What to work on = Whichever lines of the material contain "invitados", copy each of them.

Data for analysis =
========================================================================
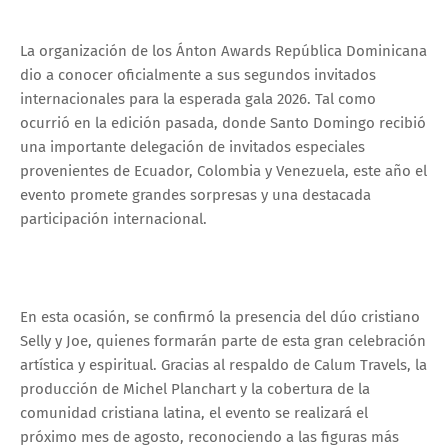
La organización de los Ánton Awards República Dominicana
dio a conocer oficialmente a sus segundos invitados
internacionales para la esperada gala 2026. Tal como
ocurrió en la edición pasada, donde Santo Domingo recibió
una importante delegación de invitados especiales
provenientes de Ecuador, Colombia y Venezuela, este año el
evento promete grandes sorpresas y una destacada
participación internacional.
En esta ocasión, se confirmó la presencia del dúo cristiano
Selly y Joe, quienes formarán parte de esta gran celebración
artística y espiritual. Gracias al respaldo de Calum Travels, la
producción de Michel Planchart y la cobertura de la
comunidad cristiana latina, el evento se realizará el
próximo mes de agosto, reconociendo a las figuras más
========================================================================
Worked solution =
dio a conocer oficialmente a sus segundos invitados
una importante delegación de invitados especiales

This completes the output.